While on a break from working back to her Olympic-level form, Montaño, 28, of Canyon Country, found out about the event on the Internet and wanted to help out, she said.
“It’s about giving back to Santa Clarita,” said the Class of 2004 Canyon High graduate. “I have to run for work,” she said with a laugh, “and I wanted to do a charity event around the holidays.”
Registration for the event is $45 for the 5k and $55 for the 10k. The proceeds will benefit Hands On Santa Clarita.
[Click here] for the event’s website.
The event is also being supported by Advocare, which is a primary sponsor of the run.
“We’ll have some great drinks out on the course to help keep the runners hydrated,” said Real Andrews, independent distributor for Advocare. “We’ll have the hydration drinks and weight loss products to help people get set up right for the new year.”
The event is the group’s biggest fundraiser, said Seema Shah, executive director for HandsOn Santa Clarita.
“We help connect volunteers with Santa Clarita Valley nonprofits, to help them fill their needs,” she said, “which otherwise wouldn’t be met.”
Catching up with Alysia Montaño
Montaño gained international attention in June after running the 800m at the 2014 USA Outdoor Track and Field Championships in Sacramento, where, as she puts it, she was “pretttttttttty pregnant.”
She was more than eight months along during the run, competing on a national stage in a race she took part in at the London Olympics two years earlier.
She didn’t take the run or her training quite as hard as usual, she said, adding she wasn’t trying to break her own personal best times, but she did train consistently for the event.
She ran the race in Sacramento, she said, for several reasons.
“One is, we’re in 2014, people — I want women to recognize the strength that their own body holds,” she said. “And not only for women, but the whole human race — to realize pregnancy is not an illness, it’s not a disease. And it’s health for a mommy to continue to exercise during a pregnancy.
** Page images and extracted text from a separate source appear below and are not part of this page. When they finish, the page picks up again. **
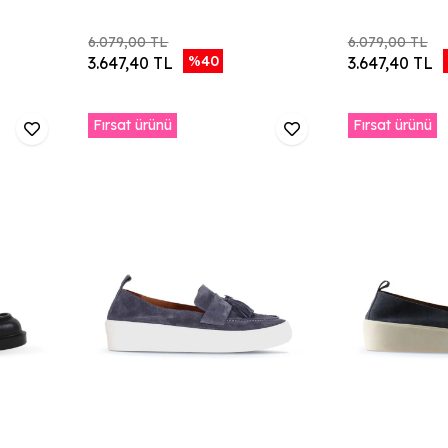
6.079,00 TL
6.079,00 TL
%40
3.647,40 TL
3.647,40 TL
Fırsat ürünü
Fırsat ürünü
It promotes blood flow and it’s great for the baby.”
Montaño’s goals now include returning to the form that earned her a spot in the 2012 Summer Olympics for the 800m for the U.S. National Team, the World Championships next year and a trip to Rio De Janeiro Olympics so she can represent the United States again in 2016.
Montaño is also a five-time U.S. national champion in the 800m event, and wants to defend her crown, as well as extend her reign as “defending pregnant champion,” she joked.
Getting back on track
Montaño and her husband, manager and fellow Canyon High classmate, Louis Montaño, have already figured out a routine that allows Montaño to train and, more importantly, spend plenty of time with their now-17-week-old daughter, Linnéa, she said.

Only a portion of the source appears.